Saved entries
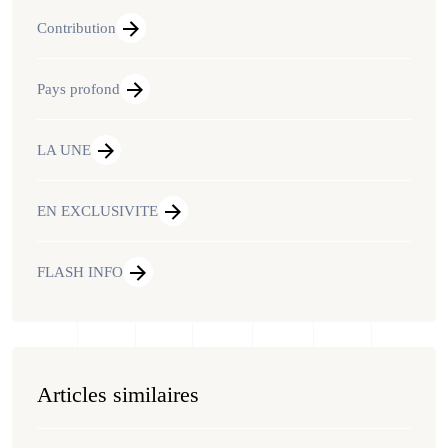
Contribution
Pays profond
LA UNE
EN EXCLUSIVITE
FLASH INFO
Articles similaires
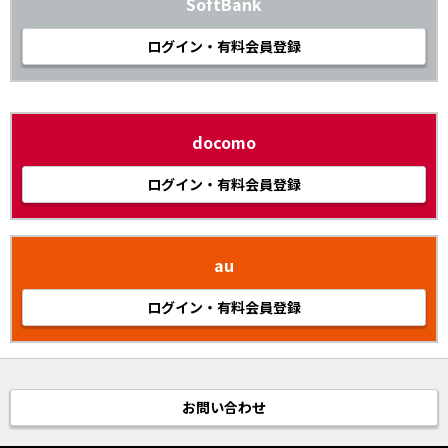
SoftBank
ログイン・有料会員登録
docomo
ログイン・有料会員登録
au
ログイン・有料会員登録
お問い合わせ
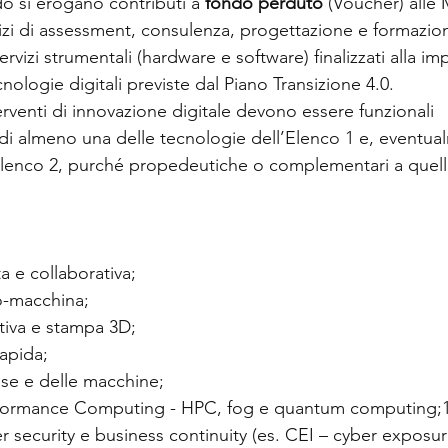
o si erogano contributi a 
fondo perduto
 (Voucher) alle
rvizi di assessment, consulenza, progettazione e formazi
servizi strumentali (hardware e software) finalizzati alla 
cnologie digitali previste dal Piano Transizione 4.0.
nterventi di innovazione digitale devono essere funzionali 
di almeno una delle tecnologie dell’Elenco 1 e, eventua
Elenco 2, purché propedeutiche o complementari a quell
a e collaborativa;
o-macchina;
tiva e stampa 3D;
apida;
ose e delle macchine;
rformance Computing - HPC, fog e quantum computing;1
er security e business continuity (es. CEI – cyber exposur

• EXERCISE:
Each entry should be copied exactly as written, though any pictures stay out.

• RESPONSE:
Contribution
Pays profond
LA UNE
EN EXCLUSIVITE
FLASH INFO
Articles similaires
SoftBank
ログイン・有料会員登録
docomo
ログイン・有料会員登録
au
ログイン・有料会員登録
お問い合わせ
o si erogano contributi a 
fondo perduto
 (Voucher) alle
rvizi di assessment, consulenza, progettazione e formazi
servizi strumentali (hardware e software) finalizzati alla 
cnologie digitali previste dal Piano Transizione 4.0.
nterventi di innovazione digitale devono essere funzionali 
di almeno una delle tecnologie dell’Elenco 1 e, eventua
Elenco 2, purché propedeutiche o complementari a quell
a e collaborativa;
o-macchina;
tiva e stampa 3D;
apida;
ose e delle macchine;
rformance Computing - HPC, fog e quantum computing;1
er security e business continuity (es. CEI – cyber exposur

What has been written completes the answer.